For example: "changed card title from name to short_name" should be "Change card title from name to short_name #450"

You can look at the commit history of the repo and try to follow the conventions in place.

tdruez avatar Jun 20 '22 07:06 tdruez

should the user have a checkbox to decide if they have to detect unknown licenses or should we just set it to true by default

for the above license the percentage is 99.21 when its true, but 97.91 when set to False

lf32 avatar Jun 21 '22 16:06 lf32

should the user have a checkbox to decide if they have to detect unknown licenses or should we just set it to true by default

It's not yet the time to make those kind of advance refinements.
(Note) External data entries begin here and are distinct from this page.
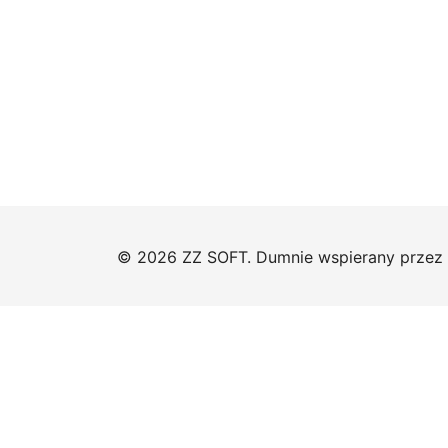
© 2026 ZZ SOFT. Dumnie wspierany przez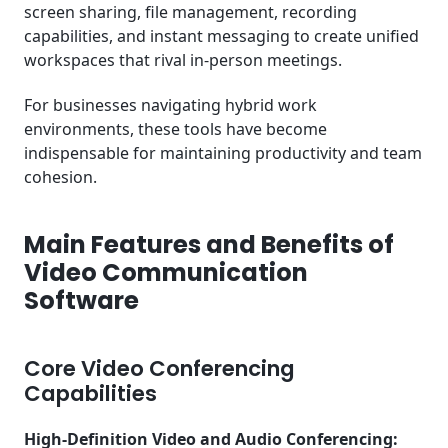
screen sharing, file management, recording
capabilities, and instant messaging to create unified
workspaces that rival in-person meetings.
For businesses navigating hybrid work
environments, these tools have become
indispensable for maintaining productivity and team
cohesion.
Main Features and Benefits of
Video Communication
Software
Core Video Conferencing
Capabilities
High-Definition Video and Audio Conferencing: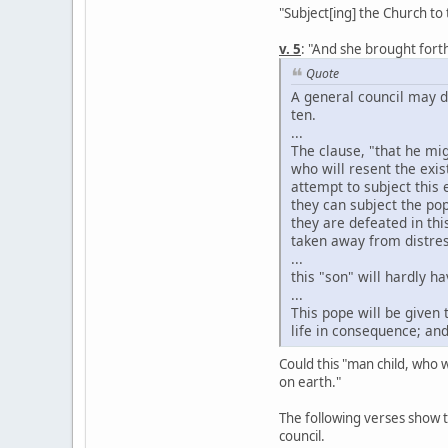
"Subject[ing] the Church to 
v. 5
: "And she brought forth
Quote
A general council may d
ten.
...
The clause, "that he mi
who will resent the exi
attempt to subject this 
they can subject the pop
they are defeated in thi
taken away from distres
...
this "son" will hardly h
...
This pope will be given
life in consequence; an
Could this "man child, who w
on earth."
The following verses show 
council.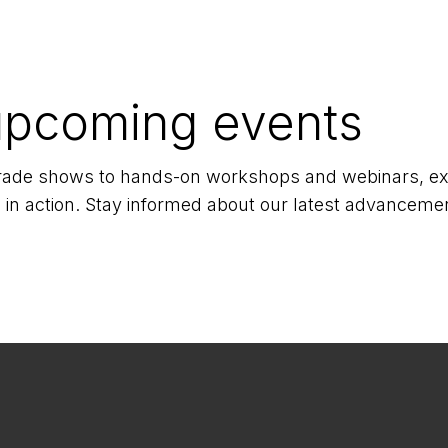
upcoming events
 trade shows to hands-on workshops and webinars, exp
 in action. Stay informed about our latest advancemen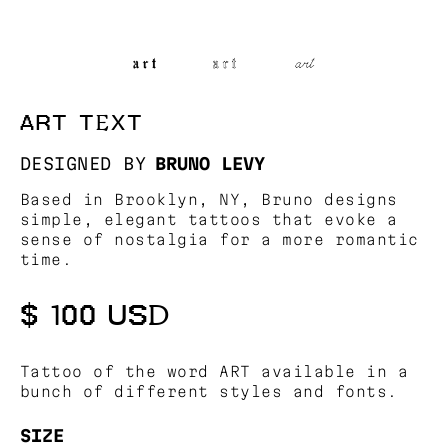
ART TEXT
DESIGNED BY
BRUNO LEVY
Based in Brooklyn, NY, Bruno designs
simple, elegant tattoos that evoke a
sense of nostalgia for a more romantic
time.
$ 100 USD
Tattoo of the word ART available in a
bunch of different styles and fonts.
SIZE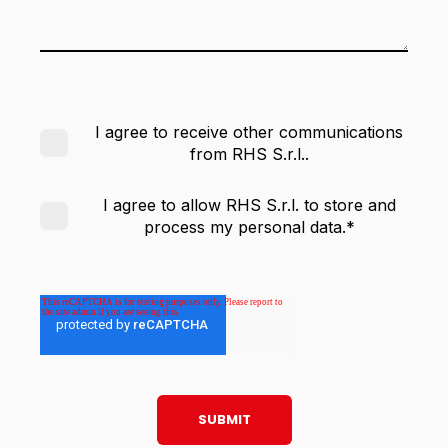
I agree to receive other communications
from RHS S.r.l..
I agree to allow RHS S.r.l. to store and
process my personal data.
*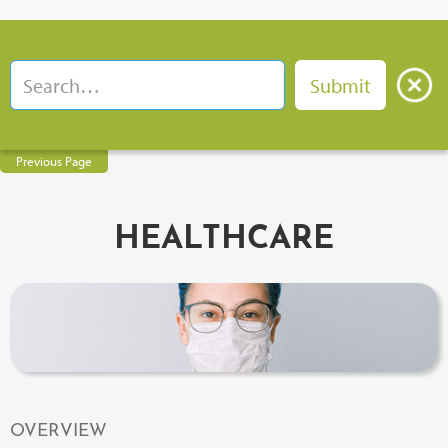
Previous Page
HEALTHCARE
OVERVIEW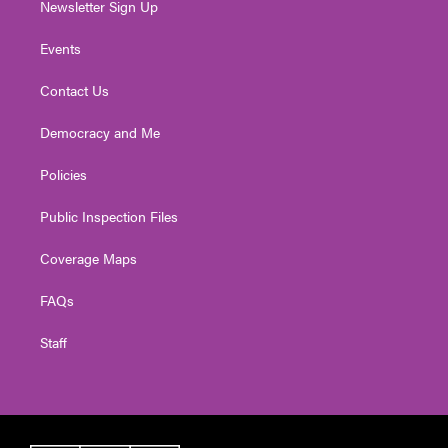
Newsletter Sign Up
Events
Contact Us
Democracy and Me
Policies
Public Inspection Files
Coverage Maps
FAQs
Staff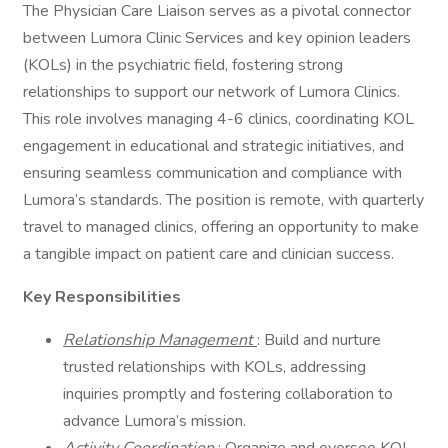
The Physician Care Liaison serves as a pivotal connector
between Lumora Clinic Services and key opinion leaders
(KOLs) in the psychiatric field, fostering strong
relationships to support our network of Lumora Clinics.
This role involves managing 4-6 clinics, coordinating KOL
engagement in educational and strategic initiatives, and
ensuring seamless communication and compliance with
Lumora’s standards. The position is remote, with quarterly
travel to managed clinics, offering an opportunity to make
a tangible impact on patient care and clinician success.
Key Responsibilities
Relationship Management
: Build and nurture
trusted relationships with KOLs, addressing
inquiries promptly and fostering collaboration to
advance Lumora’s mission.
We want to display everything for now.

tdruez avatar Jun 21 '22 16:06 tdruez

@lf32 your recent changes in get_licenses breaks the detection of simple content such as "Apache 2.0". Is this behavior expected?

tdruez avatar Jun 22 '22 08:06 tdruez

@lf32 your recent changes in get_licenses breaks the detection of simple content such as "Apache 2.0". Is this behavior expected?
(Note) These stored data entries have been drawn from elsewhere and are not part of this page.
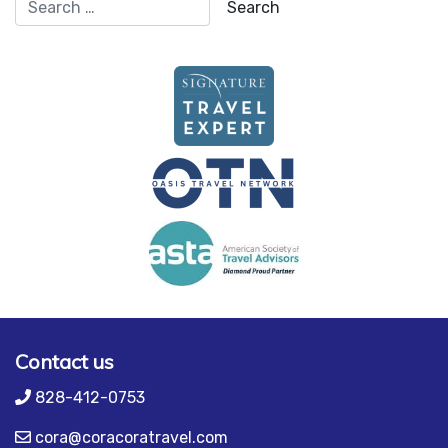
Contact us
828-412-0753
cora@coracoratravel.com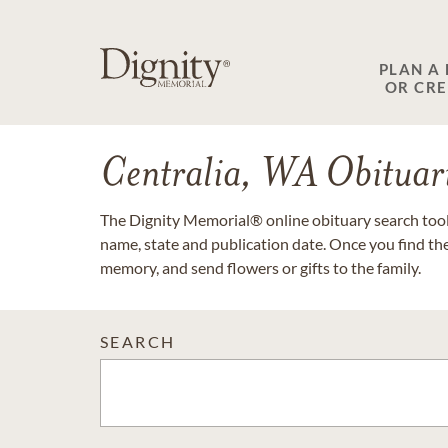
PLAN A
OR CR
Centralia, WA Obituar
The Dignity Memorial® online obituary search tool 
name, state and publication date. Once you find th
memory, and send flowers or gifts to the family.
SEARCH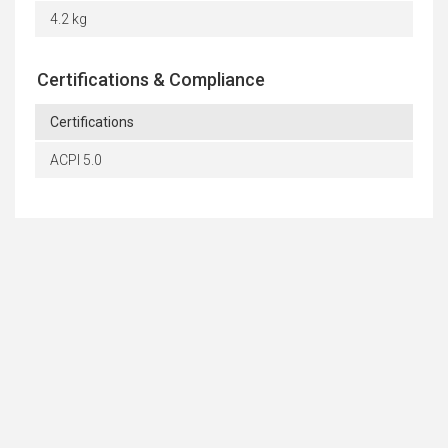
4.2 kg
Certifications & Compliance
Certifications
ACPI 5.0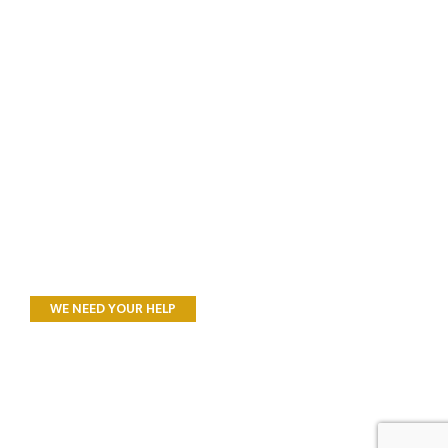
WE NEED YOUR HELP
All Donations to
Landcare SJ support
Research, Recovery,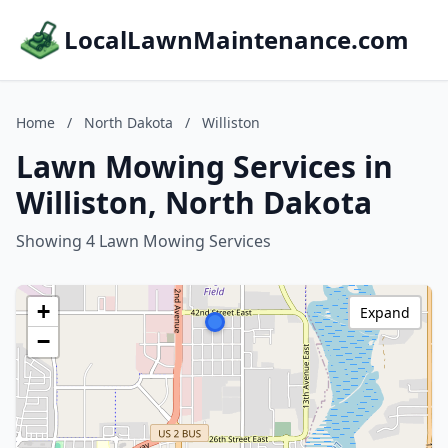
LocalLawnMaintenance.com
Home
/
North Dakota
/
Williston
Lawn Mowing Services in
Williston, North Dakota
Showing 4 Lawn Mowing Services
+
Expand
−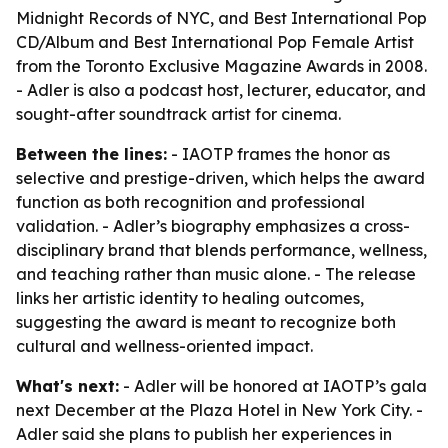
Midnight Records of NYC, and Best International Pop
CD/Album and Best International Pop Female Artist
from the Toronto Exclusive Magazine Awards in 2008.
- Adler is also a podcast host, lecturer, educator, and
sought-after soundtrack artist for cinema.
Between the lines:
- IAOTP frames the honor as
selective and prestige-driven, which helps the award
function as both recognition and professional
validation. - Adler’s biography emphasizes a cross-
disciplinary brand that blends performance, wellness,
and teaching rather than music alone. - The release
links her artistic identity to healing outcomes,
suggesting the award is meant to recognize both
cultural and wellness-oriented impact.
What's next:
- Adler will be honored at IAOTP’s gala
next December at the Plaza Hotel in New York City. -
Adler said she plans to publish her experiences in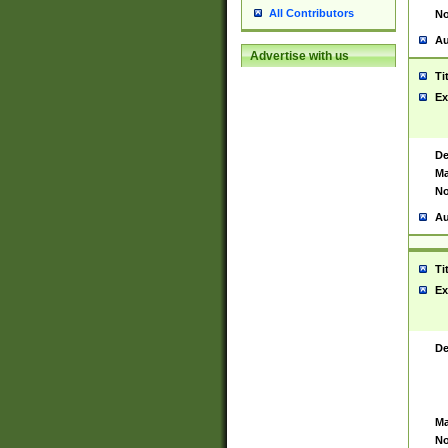
All Contributors
No
Au
Advertise with us
Ti
Ex
De
Ma
No
Au
Ti
Ex
De
Ma
No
Yes I guess, when tempfile is not flushed with temp_file.flush() I think the file doesn't get written to disk and get_licenses cant read it from the beginning

lf32 avatar Jun 22 '22 10:06 lf32

Yes I guess, when tempfile is not flushed with temp_file.flush() I think the file doesn't get written to disk and get_licenses cant read it from the beginning

Keep the .flush() and add a comment saying that the flush is require to ensure that the content is written to the disk before it's read by get_licenses

tdruez avatar Jun 22 '22 11:06 tdruez

Also, you haven't answer to my questions from my previous comment:

  • Also, what's the deal with all the force-pushed in your commit history? This is a source of issues when fetching your changes on my side. Try to avoid those rewriting in the commits history.

  • Remove the models.py file and migrations/ directory. Not needed for now.
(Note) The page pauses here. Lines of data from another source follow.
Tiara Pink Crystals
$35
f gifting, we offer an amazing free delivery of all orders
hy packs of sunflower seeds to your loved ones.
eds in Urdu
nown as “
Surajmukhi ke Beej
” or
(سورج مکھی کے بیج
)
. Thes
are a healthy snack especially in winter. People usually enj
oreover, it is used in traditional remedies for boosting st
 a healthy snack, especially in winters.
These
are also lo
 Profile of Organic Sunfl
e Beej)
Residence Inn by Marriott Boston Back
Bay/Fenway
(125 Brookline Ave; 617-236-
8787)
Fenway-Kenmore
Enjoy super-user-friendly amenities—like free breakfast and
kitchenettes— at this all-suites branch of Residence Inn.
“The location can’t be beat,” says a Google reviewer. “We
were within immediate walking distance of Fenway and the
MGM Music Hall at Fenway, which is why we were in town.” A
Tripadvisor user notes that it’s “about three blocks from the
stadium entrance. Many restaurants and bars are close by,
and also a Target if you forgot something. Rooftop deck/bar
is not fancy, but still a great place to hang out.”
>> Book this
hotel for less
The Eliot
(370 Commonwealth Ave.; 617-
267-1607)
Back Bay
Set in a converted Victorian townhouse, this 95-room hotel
  • It would be nice to highlight the "matched text" on the left side when I open the match details on the right side. Does that feature make sense to you?

tdruez avatar Jun 22 '22 11:06 tdruez

@lf32 Good progress!

Some feedback:

Thanks, for the feedback :)

* Commit messages look better but there's no need to uppercase every single words.
  A sentence starts with an upper case then each words is lower case.
  Please have a look at the commit history of the repo and try to be consistent with the existing style.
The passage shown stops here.